------ Input for this task ------

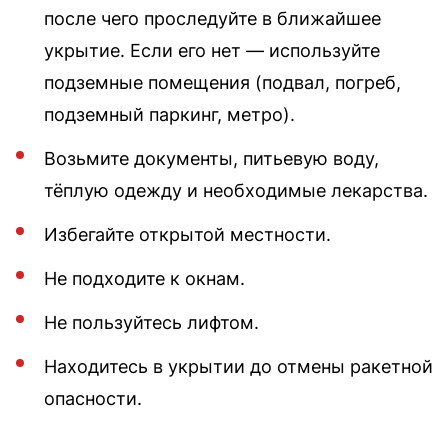
после чего проследуйте в ближайшее
укрытие. Если его нет — используйте
подземные помещения (подвал, погреб,
подземный паркинг, метро).
Возьмите документы, питьевую воду,
тёплую одежду и необходимые лекарства.
Избегайте открытой местности.
Не подходите к окнам.
Не пользуйтесь лифтом.
Находитесь в укрытии до отмены ракетной
опасности.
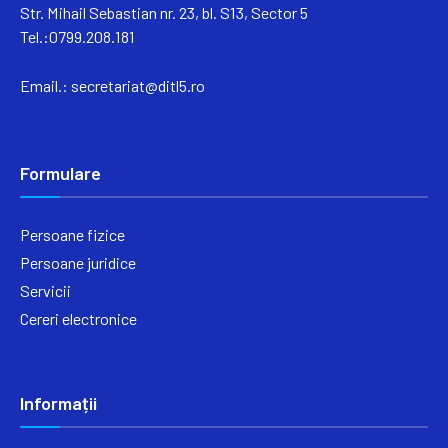
Str. Mihail Sebastian nr. 23, bl. S13, Sector 5
Tel.:0799.208.181
Email.:
secretariat@ditl5.ro
Formulare
Persoane fizice
Persoane juridice
Servicii
Cereri electronice
Informații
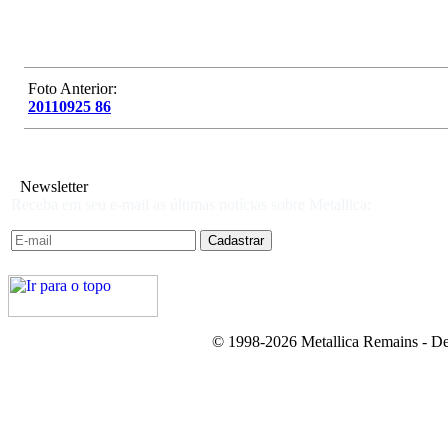
Foto Anterior:
20110925 86
Newsletter
Receba em seu e-mail as últimas notícias sobre Metallica:
© 1998-2026 Metallica Remains - De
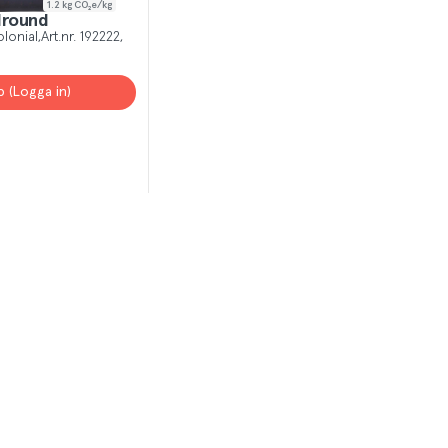
1.2
kg CO₂e/kg
lround
olonial
Art.nr.
192222
p (Logga in)
T
el av aktuella kampanjer.
Du som är Menigo-kun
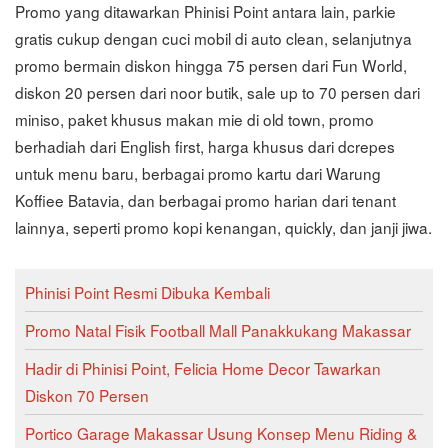
Promo yang ditawarkan Phinisi Point antara lain, parkie
gratis cukup dengan cuci mobil di auto clean, selanjutnya
promo bermain diskon hingga 75 persen dari Fun World,
diskon 20 persen dari noor butik, sale up to 70 persen dari
miniso, paket khusus makan mie di old town, promo
berhadiah dari English first, harga khusus dari dcrepes
untuk menu baru, berbagai promo kartu dari Warung
Koffiee Batavia, dan berbagai promo harian dari tenant
lainnya, seperti promo kopi kenangan, quickly, dan janji jiwa.
Phinisi Point Resmi Dibuka Kembali
Promo Natal Fisik Football Mall Panakkukang Makassar
Hadir di Phinisi Point, Felicia Home Decor Tawarkan
Diskon 70 Persen
Portico Garage Makassar Usung Konsep Menu Riding &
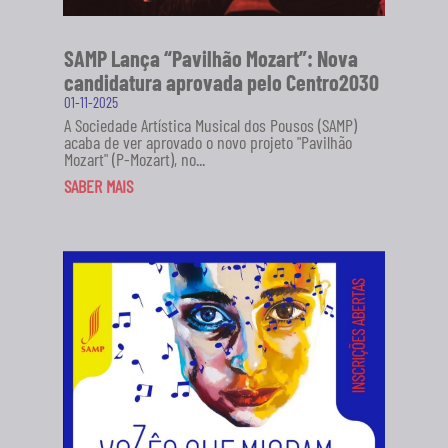
SAMP Lança “Pavilhão Mozart”: Nova
candidatura aprovada pelo Centro2030
01-11-2025
A Sociedade Artística Musical dos Pousos (SAMP)
acaba de ver aprovado o novo projeto "Pavilhão
Mozart" (P-Mozart), no...
SABER MAIS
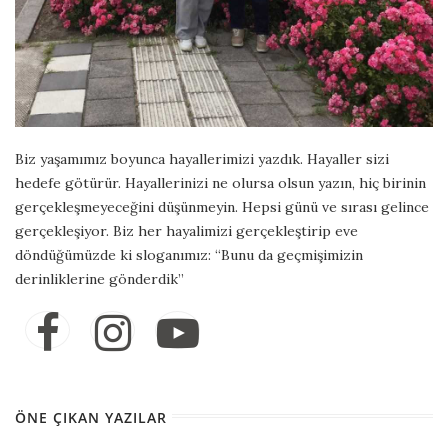
Biz yaşamımız boyunca hayallerimizi yazdık. Hayaller sizi
hedefe götürür. Hayallerinizi ne olursa olsun yazın, hiç birinin
gerçekleşmeyeceğini düşünmeyin. Hepsi günü ve sırası gelince
gerçekleşiyor. Biz her hayalimizi gerçekleştirip eve
döndüğümüzde ki sloganımız: “Bunu da geçmişimizin
derinliklerine gönderdik”
ÖNE ÇIKAN YAZILAR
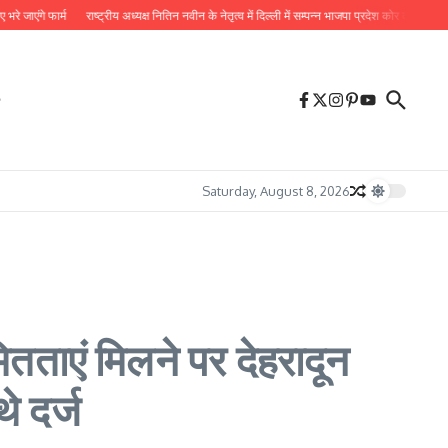
्म
राष्ट्रीय अध्यक्ष नितिन नवीन के नेतृत्व में दिल्ली में सम्पन्न भाजपा प्रदेश कोर कमेटी की बैठक में लिये 
Saturday, August 8, 2026
तताएं मिलने पर देहरादून
े दर्ज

------

§ Work task
Each line of the data above needs to be retyped as it is, without any picture.

§ The answer
после чего проследуйте в ближайшее
укрытие. Если его нет — используйте
подземные помещения (подвал, погреб,
подземный паркинг, метро).
Возьмите документы, питьевую воду,
тёплую одежду и необходимые лекарства.
Избегайте открытой местности.
Не подходите к окнам.
Не пользуйтесь лифтом.
Находитесь в укрытии до отмены ракетной
опасности.
Str. Mihail Sebastian nr. 23, bl. S13, Sector 5
Tel.:0799.208.181
Email.:
secretariat@ditl5.ro
Formulare
Persoane fizice
Persoane juridice
Servicii
Cereri electronice
Informații
Foto Anterior:
20110925 86
Newsletter
Receba em seu e-mail as últimas notícias sobre Metallica:
© 1998-2026 Metallica Remains - De
1.2
kg CO₂e/kg
lround
olonial
Art.nr.
192222
p (Logga in)
T
el av aktuella kampanjer.
Du som är Menigo-kun
Promo yang ditawarkan Phinisi Point antara lain, parkie
gratis cukup dengan cuci mobil di auto clean, selanjutnya
promo bermain diskon hingga 75 persen dari Fun World,
diskon 20 persen dari noor butik, sale up to 70 persen dari
miniso, paket khusus makan mie di old town, promo
berhadiah dari English first, harga khusus dari dcrepes
untuk menu baru, berbagai promo kartu dari Warung
Koffiee Batavia, dan berbagai promo harian dari tenant
lainnya, seperti promo kopi kenangan, quickly, dan janji jiwa.
Phinisi Point Resmi Dibuka Kembali
Promo Natal Fisik Football Mall Panakkukang Makassar
Hadir di Phinisi Point, Felicia Home Decor Tawarkan
Diskon 70 Persen
Portico Garage Makassar Usung Konsep Menu Riding &
SAMP Lança “Pavilhão Mozart”: Nova
candidatura aprovada pelo Centro2030
01-11-2025
A Sociedade Artística Musical dos Pousos (SAMP)
acaba de ver aprovado o novo projeto "Pavilhão
Mozart" (P-Mozart), no...
SABER MAIS
Biz yaşamımız boyunca hayallerimizi yazdık. Hayaller sizi
hedefe götürür. Hayallerinizi ne olursa olsun yazın, hiç birinin
gerçekleşmeyeceğini düşünmeyin. Hepsi günü ve sırası gelince
gerçekleşiyor. Biz her hayalimizi gerçekleştirip eve
döndüğümüzde ki sloganımız: “Bunu da geçmişimizin
derinliklerine gönderdik”
ÖNE ÇIKAN YAZILAR
्म
राष्ट्रीय अध्यक्ष नितिन नवीन के नेतृत्व में दिल्ली में सम्पन्न भाजपा प्रदेश कोर कमेटी की बैठक में लिये 
Saturday, August 8, 2026
तताएं मिलने पर देहरादून
े दर्ज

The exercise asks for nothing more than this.